The Ilen is the last of Ireland’s traditional wooden sailing ships.

Designed by Limerick man Conor O’Brien and built in Baltimore in 1926, she was delivered by Munster men to the Falkland Islands where she served valiantly for seventy years, enduring and enjoying the Roaring Forties, the Furious Fifties, and Screaming Sixties.

Returned now to Ireland and given a new breath of life, Ilen may be described as the last of Ireland’s timber-built ocean-going sailing ships, yet at a mere 56ft, it is capable of visiting most of the small harbours of Ireland.

Wooden Sailing Ship Ilen FAQs

The Ilen is the last of Ireland’s traditional wooden sailing ships.

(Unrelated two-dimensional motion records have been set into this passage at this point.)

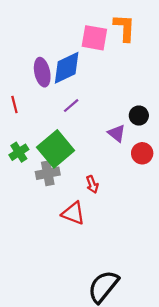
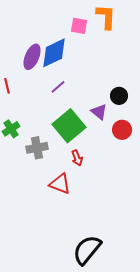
pink square: (94, 38) -> (79, 26), size x0.7
purple ellipse: (42, 72) -> (32, 57), turned 35
green square: (56, 149) -> (69, 126), moved

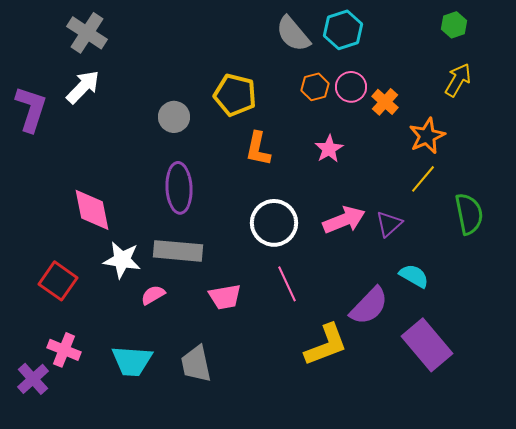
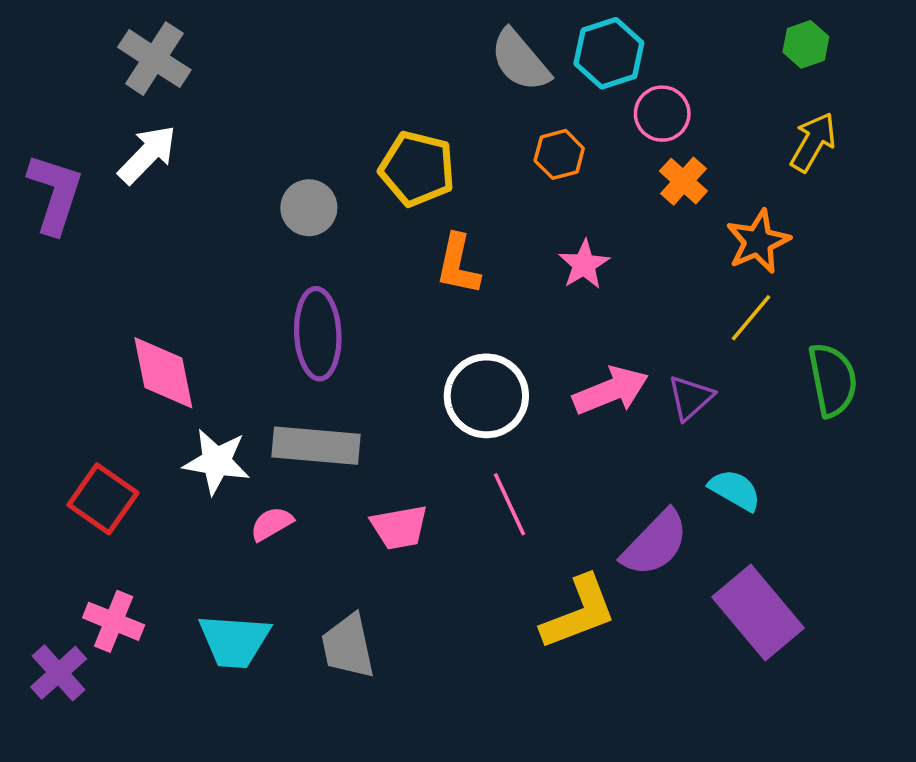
pink circle: (351, 87) -> (662, 114), moved

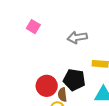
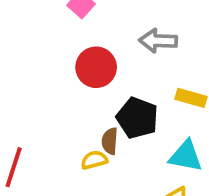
red circle: (47, 86) -> (96, 67), moved

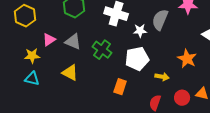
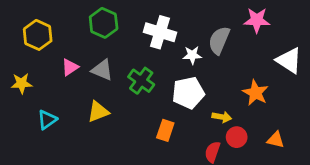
yellow star: (32, 56) -> (22, 83), moved
yellow triangle: (70, 73) -> (98, 112), turned -48
cyan triangle: (32, 79) -> (47, 120), turned -49
red circle: (182, 98) -> (237, 137), moved

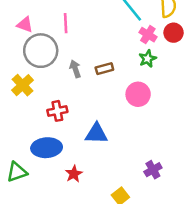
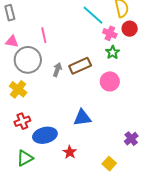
gray arrow: (75, 69) -> (57, 70), turned 48
brown rectangle: (104, 69) -> (80, 66), size x1.5
red cross: (57, 111) -> (22, 121), moved

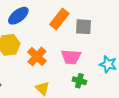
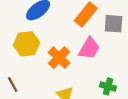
pink trapezoid: (71, 57) -> (89, 48), moved, turned -65

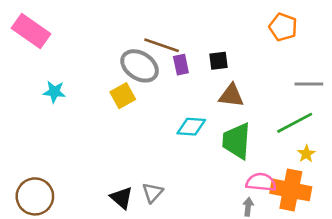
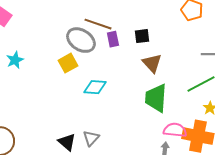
cyan star: (54, 92) -> (15, 60), turned -30
brown triangle: (231, 96) -> (152, 63), turned 40
cyan diamond: (191, 127) -> (95, 87), moved

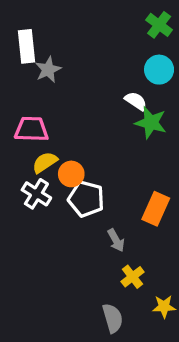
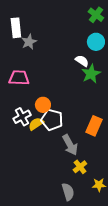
green star: (151, 123) -> (91, 74), turned 30
yellow semicircle: (45, 162) -> (36, 124), moved
white cross: (36, 194) -> (22, 117), turned 30
gray arrow: (116, 240) -> (70, 145), size x1.5

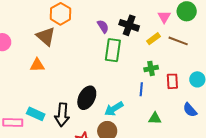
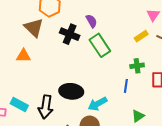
black cross: (129, 25) -> (70, 34), moved
green rectangle: (113, 50) -> (100, 45), turned -45
black ellipse: (87, 98) -> (71, 91), turned 65
green triangle: (155, 118) -> (138, 116), turned -40

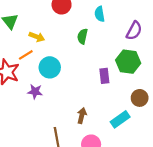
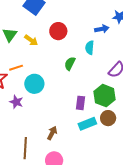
yellow arrow: (37, 37) -> (31, 40), moved
brown circle: (140, 98) -> (108, 118), moved
cyan rectangle: (120, 119) -> (87, 124), moved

The Ilen was designed by Conor O’Brien, the first Irish man to circumnavigate the world.

Ilen is named for the West Cork River which flows to the sea at Baltimore, her home port.

The Ilen was built by Baltimore Sea Fisheries School, West Cork in 1926. Tom Moynihan was foreman.

Ilen's wood construction is of oak ribs and planks of larch.

As-built initially, she is 56 feet in length overall with a beam of 14 feet and a displacement of 45 tonnes.

Conor O’Brien set sail in August 1926 with two Cadogan cousins from Cape Clear in West Cork, arriving at Port Stanley in January 1927 and handed it over to the new owners.

The Ilen was delivered to the Falkland Islands Company, in exchange for £1,500.

Ilen served for over 70 years as a cargo ship and a ferry in the Falkland Islands, enduring and enjoying the Roaring Forties, the Furious Fifties, and Screaming Sixties. She stayed in service until the early 1990s.

Limerick sailor Gary McMahon and his team located Ilen. MacMahon started looking for her in 1996 and went out to the Falklands and struck a deal with the owner to bring her back to Ireland.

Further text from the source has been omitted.